List of task IDs running on a certain VE node. This is created by reading the file task_id_all from the directory returned by ve_sysfs_path().


>>> ve_pids(0)
[298038, 298002]

ve_pid_perf(int nodeid, int pid)

Create a dict with performance counter values for a certain pid on a VE nodeid. The counters correspond to the settings in the PMMR register, which decide upon the counters actually measured in the various PMC registers. ve_pid_perf() also adds the key “T” which contains the epoch (time in seconds since January 1, 12:00am 1970) at the measurement.

Consecutive calls of ve_pid_perf() are used to calculate performance metrics of running VE programs in the tools veperf.

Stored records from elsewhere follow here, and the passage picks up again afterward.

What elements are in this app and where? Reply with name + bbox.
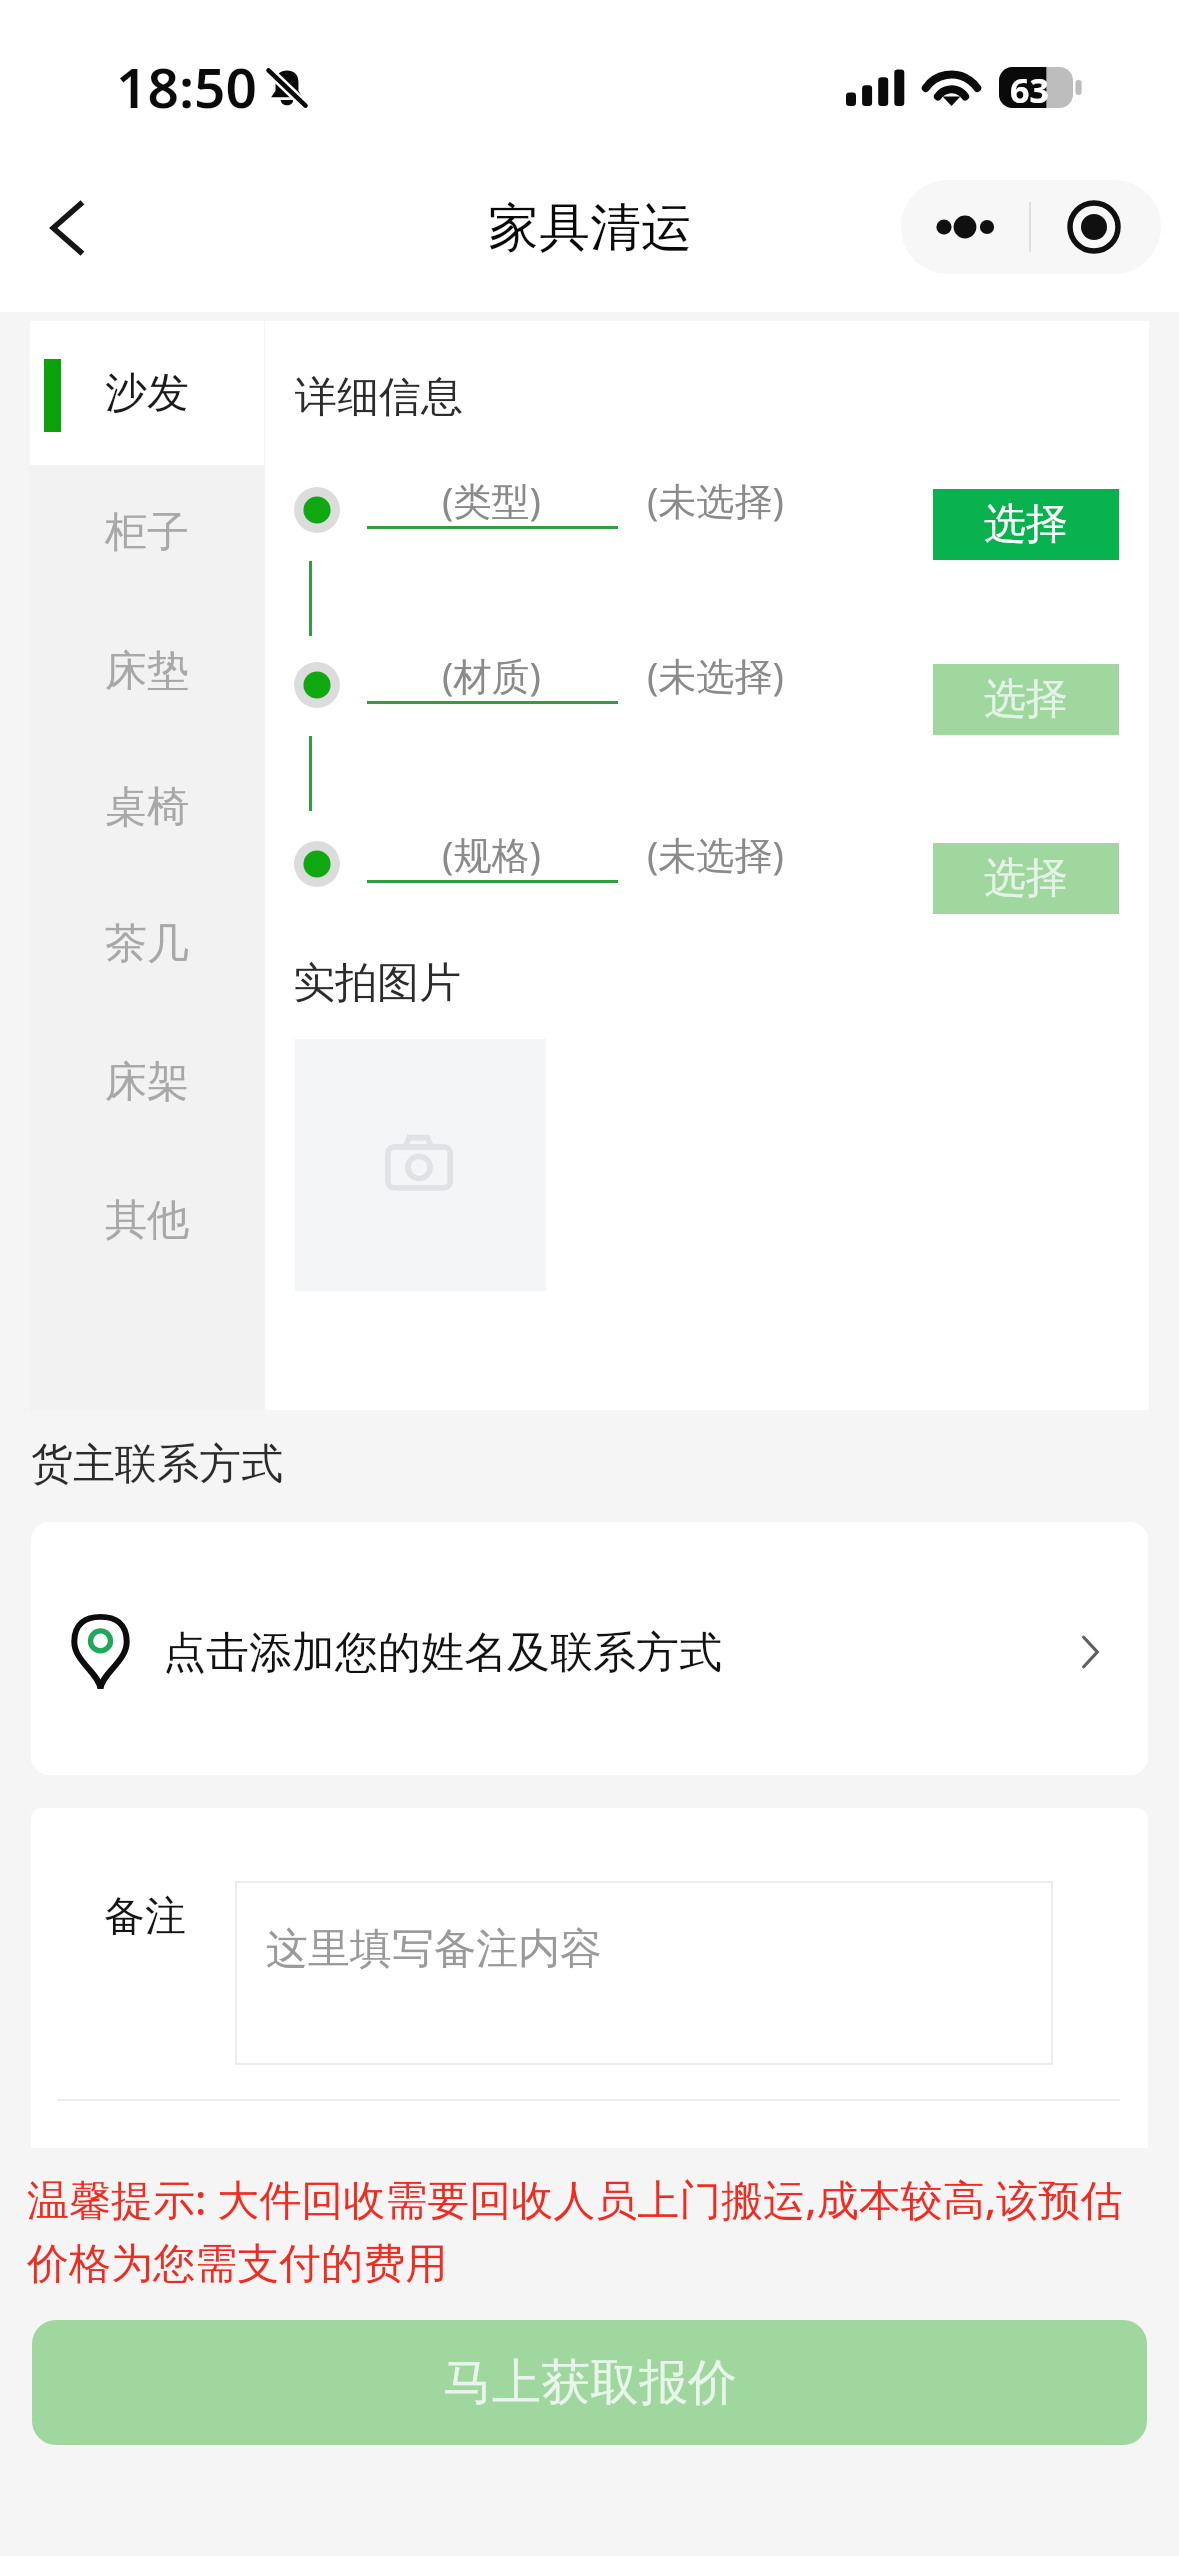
button[interactable]: 沙发: [30, 321, 264, 465]
button[interactable]: 桌椅: [30, 738, 264, 876]
staticText: (未选择): [647, 649, 784, 701]
button[interactable]: 选择: [933, 843, 1119, 914]
staticText: 柜子: [105, 506, 189, 559]
button[interactable]: 床垫: [30, 602, 264, 740]
button[interactable]: 茶几: [30, 875, 264, 1013]
staticText: 茶几: [105, 918, 189, 971]
button[interactable]: 柜子: [30, 463, 264, 601]
staticText: 备注: [104, 1891, 186, 1943]
staticText: (未选择): [647, 474, 784, 526]
staticText: 货主联系方式: [31, 1438, 283, 1491]
button[interactable]: 床架: [30, 1013, 264, 1151]
button[interactable]: 其他: [30, 1151, 264, 1289]
staticText: (材质): [442, 649, 541, 701]
staticText: 选择: [984, 498, 1068, 551]
button[interactable]: Close mini program: [1031, 180, 1161, 274]
staticText: 这里填写备注内容: [266, 1923, 602, 1976]
staticText: 马上获取报价: [443, 2352, 737, 2414]
staticText: 选择: [984, 852, 1068, 905]
button[interactable]: 这里填写备注内容: [236, 1882, 1052, 2064]
button[interactable]: More options: [901, 180, 1030, 274]
staticText: 沙发: [105, 367, 189, 420]
staticText: 详细信息: [295, 371, 463, 424]
staticText: 63: [1010, 67, 1049, 108]
staticText: (未选择): [647, 828, 784, 880]
staticText: (类型): [442, 474, 541, 526]
button[interactable]: 马上获取报价: [32, 2320, 1147, 2445]
staticText: 实拍图片: [293, 957, 461, 1010]
button[interactable]: Back: [11, 173, 121, 283]
button[interactable]: Add photo: [295, 1039, 546, 1291]
button[interactable]: 选择: [933, 664, 1119, 735]
staticText: 桌椅: [105, 781, 189, 834]
staticText: 18:50: [116, 49, 258, 115]
staticText: 家具清运: [488, 196, 692, 260]
staticText: 其他: [105, 1194, 189, 1247]
staticText: 床垫: [105, 645, 189, 698]
staticText: 选择: [984, 673, 1068, 726]
staticText: (规格): [442, 828, 541, 880]
staticText: 床架: [105, 1056, 189, 1109]
staticText: 点击添加您的姓名及联系方式: [163, 1626, 722, 1680]
button[interactable]: 点击添加您的姓名及联系方式: [31, 1522, 1148, 1775]
button[interactable]: 选择: [933, 489, 1119, 560]
staticText: 温馨提示: 大件回收需要回收人员上门搬运,成本较高,该预估价格为您需支付的费用: [27, 2170, 1151, 2291]
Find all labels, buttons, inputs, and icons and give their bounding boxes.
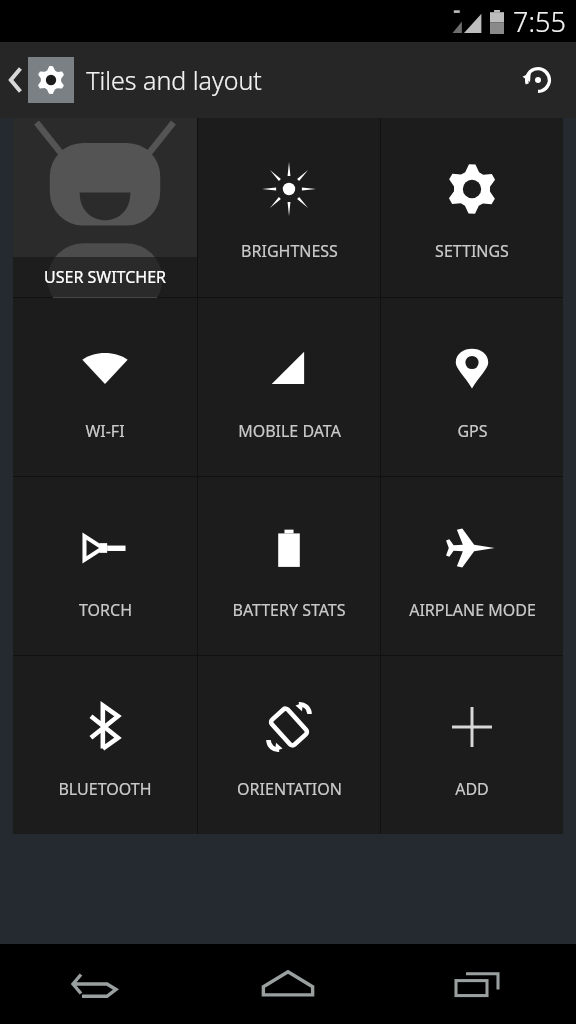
button[interactable]: GPS (381, 298, 563, 476)
staticText: USER SWITCHER (44, 266, 166, 288)
staticText: BATTERY STATS (232, 599, 346, 621)
button[interactable]: Recent apps (384, 944, 576, 1024)
staticText: TORCH (79, 599, 132, 621)
staticText: SETTINGS (435, 240, 509, 262)
staticText: MOBILE DATA (238, 420, 341, 442)
button[interactable]: WI-FI (13, 298, 197, 476)
button[interactable]: Back (6, 57, 262, 103)
button[interactable]: ORIENTATION (198, 656, 380, 834)
staticText: BRIGHTNESS (241, 240, 338, 262)
button[interactable]: TORCH (13, 477, 197, 655)
button[interactable]: BATTERY STATS (198, 477, 380, 655)
staticText: ADD (455, 778, 489, 800)
staticText: AIRPLANE MODE (409, 599, 536, 621)
button[interactable]: Back (0, 944, 192, 1024)
button[interactable]: ADD (381, 656, 563, 834)
staticText: ORIENTATION (237, 778, 342, 800)
button[interactable]: BLUETOOTH (13, 656, 197, 834)
staticText: Tiles and layout (86, 63, 262, 97)
button[interactable]: USER SWITCHER (13, 118, 197, 297)
button[interactable]: SETTINGS (381, 118, 563, 297)
button[interactable]: Home (192, 944, 384, 1024)
staticText: WI-FI (85, 420, 125, 442)
staticText: BLUETOOTH (58, 778, 152, 800)
button[interactable]: AIRPLANE MODE (381, 477, 563, 655)
button[interactable]: BRIGHTNESS (198, 118, 380, 297)
staticText: 7:55 (513, 3, 566, 40)
button[interactable]: Reset to defaults (514, 56, 562, 104)
staticText: GPS (457, 420, 488, 442)
button[interactable]: MOBILE DATA (198, 298, 380, 476)
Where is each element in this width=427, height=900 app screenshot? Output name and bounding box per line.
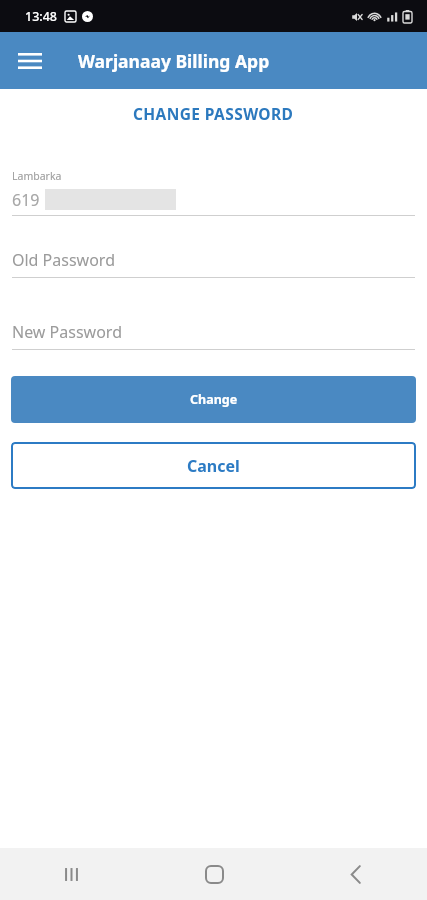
staticText: Lambarka [12,169,62,183]
staticText: Cancel [187,455,240,477]
staticText: CHANGE PASSWORD [133,103,294,124]
staticText: Warjanaay Billing App [78,49,270,73]
button[interactable]: Home [143,848,285,900]
button[interactable]: Recent apps [0,848,143,900]
staticText: New Password [12,321,122,343]
button[interactable]: Cancel [11,442,416,489]
staticText: 13:48 [25,8,58,25]
button[interactable]: Open navigation menu [10,41,50,81]
staticText: 619 [12,189,40,211]
button[interactable]: Change [11,376,416,423]
staticText: Change [190,391,238,408]
button[interactable]: Back [285,848,427,900]
staticText: Old Password [12,249,115,271]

>>> ve_pid_perf(0, 298002)
{'VLEC': 474579296208L, 'VLCME': 19891534L, 'VE2': 8062493240158L, 'VE': 8062492910686L,
 'PCCC': 37961384L, 'VECC': 79381274156L, 'VLDEC': 212519229L, 'USRCC': 79385051298L,
 'FPEC': 15167113230887L, 'FMAEC': 7583557736960L, 'EX': 81071288934L, 'TTCC': 0L,
 'VX': 31640583719L, 'L1MCC': 270252L, 'VAREC': 79167929328L, 'VLDCC': 30875413736L,
 'PTCC': 0L, 'T': 1544384688.252721}

For an explanation of the meaning of the performance counters, please consult the “SX-Aurora TSUBASA Architectur Guide”.